--- Exercise ---
Show every line in the entries below where the word "noch" appears.

--- Exercise inputs ---
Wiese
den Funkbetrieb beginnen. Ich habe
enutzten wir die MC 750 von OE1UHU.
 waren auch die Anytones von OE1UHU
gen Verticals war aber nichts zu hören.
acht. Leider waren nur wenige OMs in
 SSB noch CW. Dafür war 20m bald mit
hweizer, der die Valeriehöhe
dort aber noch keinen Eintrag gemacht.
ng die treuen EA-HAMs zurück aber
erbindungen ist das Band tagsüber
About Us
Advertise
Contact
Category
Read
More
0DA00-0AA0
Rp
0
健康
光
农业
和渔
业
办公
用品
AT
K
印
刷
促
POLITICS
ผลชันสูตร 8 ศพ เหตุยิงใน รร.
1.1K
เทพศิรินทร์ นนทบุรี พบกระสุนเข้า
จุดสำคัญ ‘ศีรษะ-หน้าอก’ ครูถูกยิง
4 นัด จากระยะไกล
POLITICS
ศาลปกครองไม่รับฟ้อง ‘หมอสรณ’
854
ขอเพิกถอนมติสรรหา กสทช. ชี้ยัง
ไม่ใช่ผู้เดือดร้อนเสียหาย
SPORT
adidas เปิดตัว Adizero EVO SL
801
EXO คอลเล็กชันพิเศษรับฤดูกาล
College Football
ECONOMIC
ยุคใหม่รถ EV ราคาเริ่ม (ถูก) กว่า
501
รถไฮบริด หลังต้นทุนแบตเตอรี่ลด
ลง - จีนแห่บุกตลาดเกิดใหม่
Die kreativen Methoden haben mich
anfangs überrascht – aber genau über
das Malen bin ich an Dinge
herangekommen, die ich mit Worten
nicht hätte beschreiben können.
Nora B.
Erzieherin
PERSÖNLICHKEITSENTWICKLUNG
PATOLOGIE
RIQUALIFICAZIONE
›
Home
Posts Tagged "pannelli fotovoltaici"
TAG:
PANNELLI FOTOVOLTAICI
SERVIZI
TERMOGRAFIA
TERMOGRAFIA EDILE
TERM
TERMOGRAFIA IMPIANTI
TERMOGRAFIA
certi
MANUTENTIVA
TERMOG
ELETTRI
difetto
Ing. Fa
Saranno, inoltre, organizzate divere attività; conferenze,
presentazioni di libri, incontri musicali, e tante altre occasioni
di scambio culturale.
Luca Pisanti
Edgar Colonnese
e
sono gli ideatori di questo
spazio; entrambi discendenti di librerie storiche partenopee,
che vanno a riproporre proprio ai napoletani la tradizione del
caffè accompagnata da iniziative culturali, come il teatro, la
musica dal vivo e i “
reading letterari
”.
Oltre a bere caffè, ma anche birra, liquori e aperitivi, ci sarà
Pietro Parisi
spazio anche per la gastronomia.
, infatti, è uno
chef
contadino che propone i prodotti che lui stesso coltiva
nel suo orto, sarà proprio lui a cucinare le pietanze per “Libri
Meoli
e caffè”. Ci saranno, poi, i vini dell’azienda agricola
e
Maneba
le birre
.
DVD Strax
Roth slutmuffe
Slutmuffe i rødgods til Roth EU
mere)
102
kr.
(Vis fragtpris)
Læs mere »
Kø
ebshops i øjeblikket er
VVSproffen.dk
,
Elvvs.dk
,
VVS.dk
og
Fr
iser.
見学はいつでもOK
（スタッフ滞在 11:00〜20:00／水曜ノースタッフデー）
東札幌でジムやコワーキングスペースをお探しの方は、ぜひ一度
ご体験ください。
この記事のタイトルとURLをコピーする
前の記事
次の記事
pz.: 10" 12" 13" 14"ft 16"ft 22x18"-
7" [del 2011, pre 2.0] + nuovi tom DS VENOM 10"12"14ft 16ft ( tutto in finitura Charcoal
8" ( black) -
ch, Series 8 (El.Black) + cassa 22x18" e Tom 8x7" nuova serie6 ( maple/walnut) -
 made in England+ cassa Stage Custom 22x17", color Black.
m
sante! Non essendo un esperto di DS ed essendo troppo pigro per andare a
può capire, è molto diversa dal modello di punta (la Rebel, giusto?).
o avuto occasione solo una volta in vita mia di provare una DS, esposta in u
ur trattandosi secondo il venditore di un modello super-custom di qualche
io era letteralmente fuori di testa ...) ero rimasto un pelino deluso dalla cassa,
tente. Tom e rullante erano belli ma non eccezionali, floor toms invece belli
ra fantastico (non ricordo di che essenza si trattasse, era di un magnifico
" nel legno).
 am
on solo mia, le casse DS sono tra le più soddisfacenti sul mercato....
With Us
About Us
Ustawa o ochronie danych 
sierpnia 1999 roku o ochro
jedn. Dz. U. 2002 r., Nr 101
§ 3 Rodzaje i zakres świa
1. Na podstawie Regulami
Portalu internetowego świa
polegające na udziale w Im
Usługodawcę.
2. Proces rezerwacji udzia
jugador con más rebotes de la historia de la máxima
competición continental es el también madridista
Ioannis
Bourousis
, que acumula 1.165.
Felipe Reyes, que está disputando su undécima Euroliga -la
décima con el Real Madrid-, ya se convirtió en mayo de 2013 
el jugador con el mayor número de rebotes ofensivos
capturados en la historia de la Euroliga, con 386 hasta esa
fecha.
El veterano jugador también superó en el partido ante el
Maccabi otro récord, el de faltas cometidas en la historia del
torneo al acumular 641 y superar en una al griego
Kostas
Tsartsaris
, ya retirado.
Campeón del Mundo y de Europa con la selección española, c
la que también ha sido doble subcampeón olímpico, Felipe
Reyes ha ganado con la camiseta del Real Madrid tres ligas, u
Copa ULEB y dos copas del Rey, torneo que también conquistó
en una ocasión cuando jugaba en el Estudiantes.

--- Response box ---
 SSB noch CW. Dafür war 20m bald mit
dort aber noch keinen Eintrag gemacht.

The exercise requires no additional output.